As a society, we have a mindset that doesn’t allow us to prepare adequately. We make a risk calculation that relies on probability rather than a worst-case scenario. As a nation, we need to recalculate how we assess risk when the lives of every American are at risk. We need to embrace the power of negative thinking to consider what the worst of the worst would look like and plan accordingly. If we envision the scenario, we can be empowered by our planning and not paralyzed by a lack of it.
The DHS legislation was certainly not perfect, and it needs an overhaul. But it was drafted with the memory of 9/11 fresh in our minds, which means it was drafted to anticipate the worst of the worst. I am an optimist by nature, but I am also a realist and believe we are the most prepared and the safest when we anticipate the perfect storm. We continue to learn that our planning falls short because we do not expect or plan for the worst to happen.
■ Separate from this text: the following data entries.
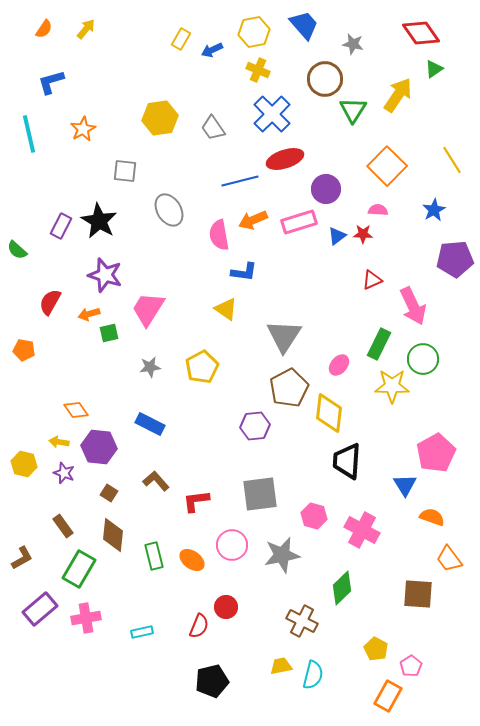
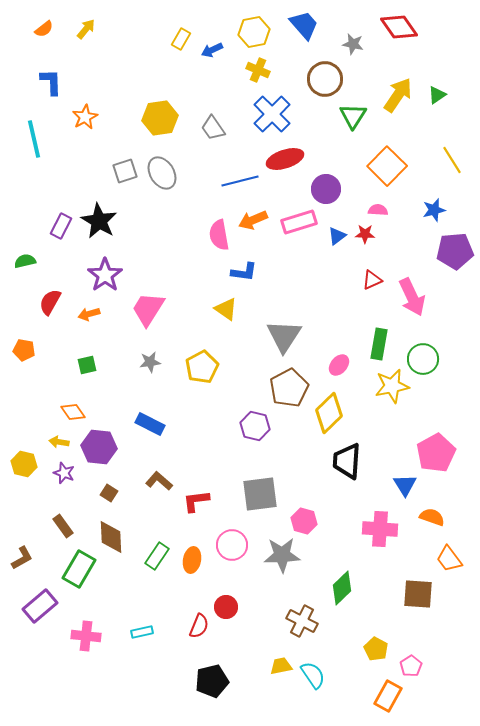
orange semicircle at (44, 29): rotated 18 degrees clockwise
red diamond at (421, 33): moved 22 px left, 6 px up
green triangle at (434, 69): moved 3 px right, 26 px down
blue L-shape at (51, 82): rotated 104 degrees clockwise
green triangle at (353, 110): moved 6 px down
orange star at (83, 129): moved 2 px right, 12 px up
cyan line at (29, 134): moved 5 px right, 5 px down
gray square at (125, 171): rotated 25 degrees counterclockwise
gray ellipse at (169, 210): moved 7 px left, 37 px up
blue star at (434, 210): rotated 15 degrees clockwise
red star at (363, 234): moved 2 px right
green semicircle at (17, 250): moved 8 px right, 11 px down; rotated 125 degrees clockwise
purple pentagon at (455, 259): moved 8 px up
purple star at (105, 275): rotated 20 degrees clockwise
pink arrow at (413, 306): moved 1 px left, 9 px up
green square at (109, 333): moved 22 px left, 32 px down
green rectangle at (379, 344): rotated 16 degrees counterclockwise
gray star at (150, 367): moved 5 px up
yellow star at (392, 386): rotated 12 degrees counterclockwise
orange diamond at (76, 410): moved 3 px left, 2 px down
yellow diamond at (329, 413): rotated 39 degrees clockwise
purple hexagon at (255, 426): rotated 20 degrees clockwise
brown L-shape at (156, 481): moved 3 px right; rotated 8 degrees counterclockwise
pink hexagon at (314, 516): moved 10 px left, 5 px down
pink cross at (362, 530): moved 18 px right, 1 px up; rotated 24 degrees counterclockwise
brown diamond at (113, 535): moved 2 px left, 2 px down; rotated 8 degrees counterclockwise
gray star at (282, 555): rotated 9 degrees clockwise
green rectangle at (154, 556): moved 3 px right; rotated 48 degrees clockwise
orange ellipse at (192, 560): rotated 65 degrees clockwise
purple rectangle at (40, 609): moved 3 px up
pink cross at (86, 618): moved 18 px down; rotated 16 degrees clockwise
cyan semicircle at (313, 675): rotated 48 degrees counterclockwise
Following the data breach of law firm DLA Piper, the CEO shared that they had exercised and planned for each of the company’s critical functions to be breached, but what they hadn’t tested for was the entire company and all critical functions to be hit at once. A large law firm may not have the resources to prepare for the perfect storm, but our nation should…and we did. We prepared for the perfect biological storm but, over time and as other issues were prioritized, we got complacent in our thinking and believed nothing like that could happen.
As our threat landscape grows – across multiple areas including cyber, technology, health – our nation needs to heed the lessons of the past to inform our actions for the future. A first step should be for DHS, in coordination with HHS, to take back the authority and responsibility for coordinating and managing a national biological or health crisis because we are likely to face another pandemic soon. We cannot view Covid-19 as an anomaly. We need to prepare for it happening again and we should use this power of negative thinking to keep our nation and our citizens safe and secure.
Kiersten E. Todt was a senior staffer on the U.S. Senate Committee on Governmental Affairs and a primary drafter of the legislation that created the Department of Homeland Security. She most recently served in government as the Executive Director of President Obama’s independent Commission on Enhancing National Cybersecurity and is currently the Managing Director of the Cyber Readiness Institute.